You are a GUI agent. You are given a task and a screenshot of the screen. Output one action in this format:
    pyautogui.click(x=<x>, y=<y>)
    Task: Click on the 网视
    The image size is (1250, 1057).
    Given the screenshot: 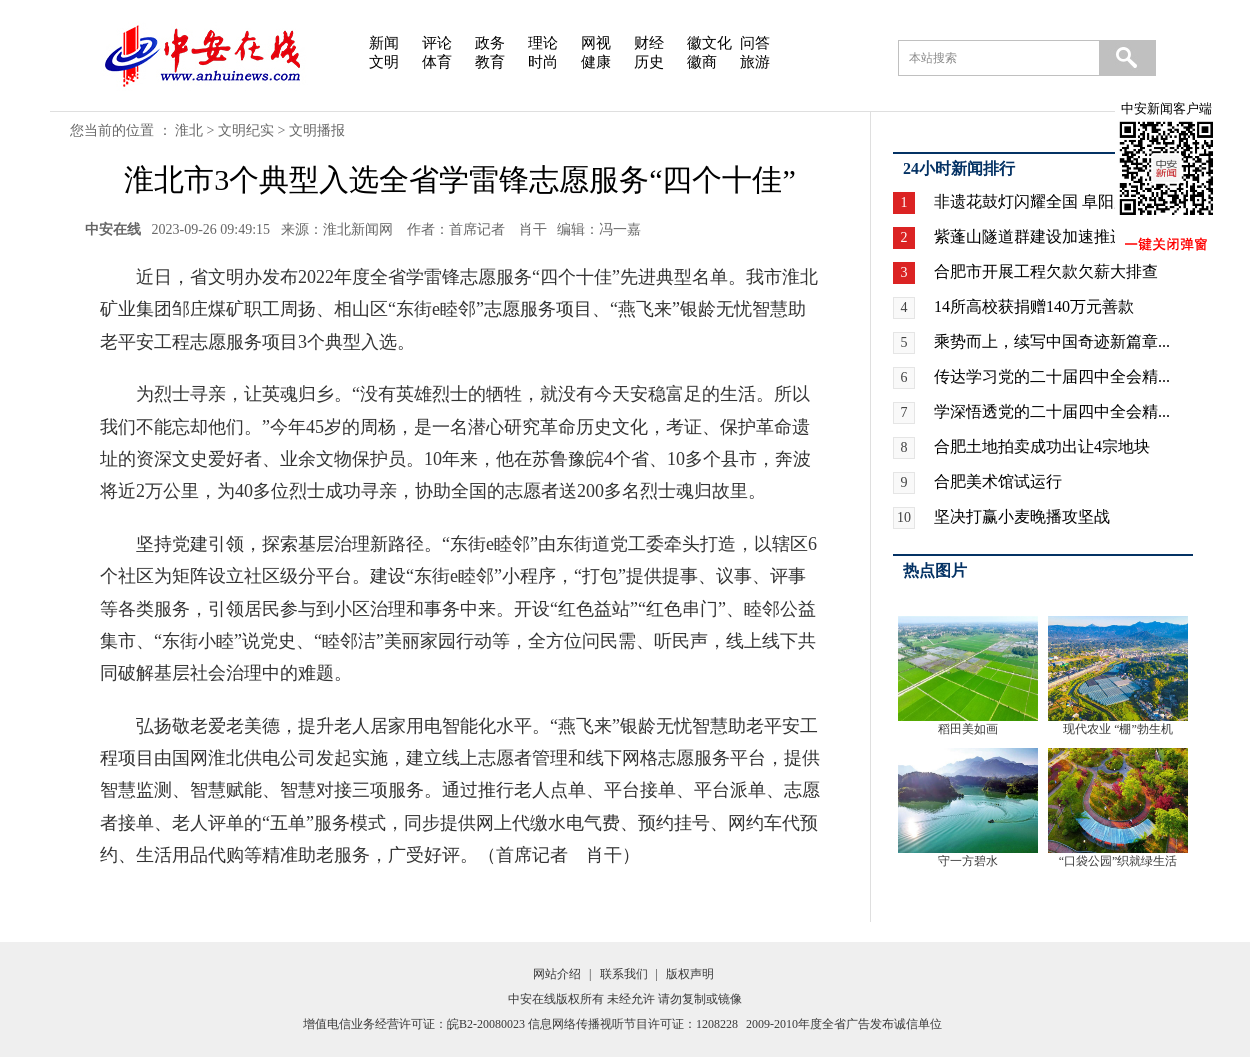 What is the action you would take?
    pyautogui.click(x=596, y=43)
    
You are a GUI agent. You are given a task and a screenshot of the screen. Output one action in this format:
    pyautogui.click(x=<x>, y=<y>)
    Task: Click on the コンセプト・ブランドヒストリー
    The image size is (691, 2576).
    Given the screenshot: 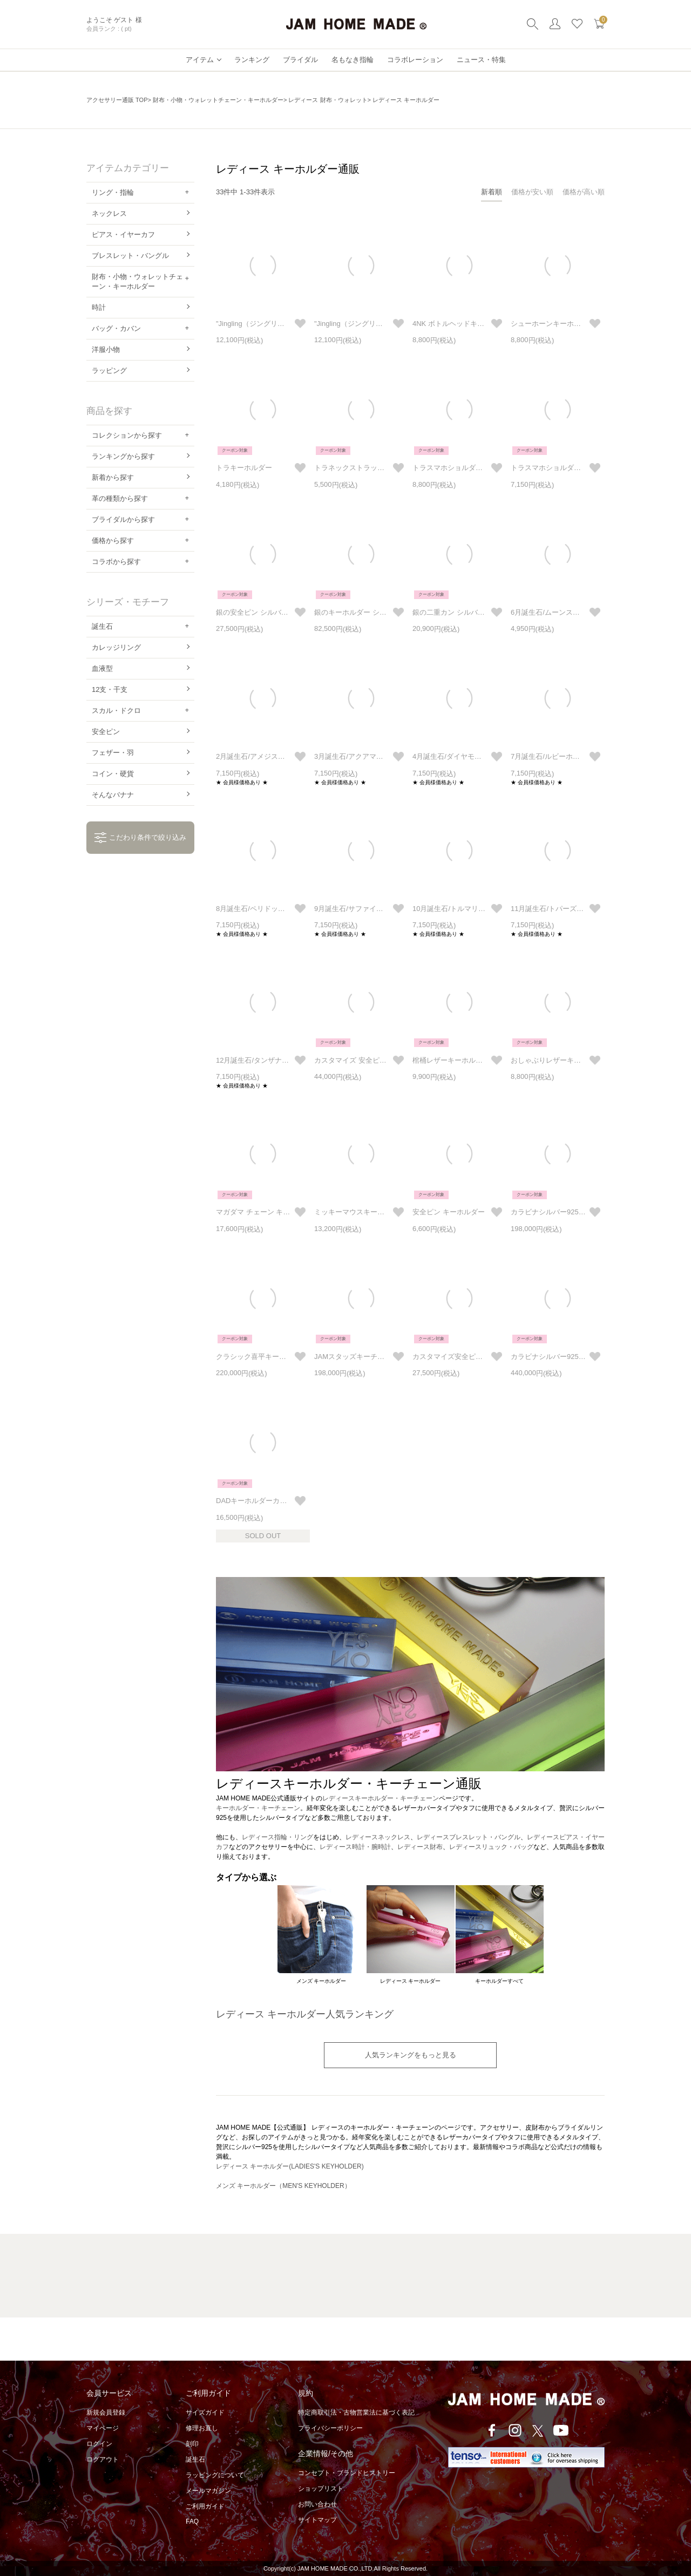 What is the action you would take?
    pyautogui.click(x=346, y=2473)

○ ○ ○ ○ ○ ○ ○

ABOUT THIS EXERCISE:
Copy each line of the preceding data that contains the string "size".

SOLUTION FOR THIS TASK:
    The image size is (1250, 1057).
    The image size is (691, 2576).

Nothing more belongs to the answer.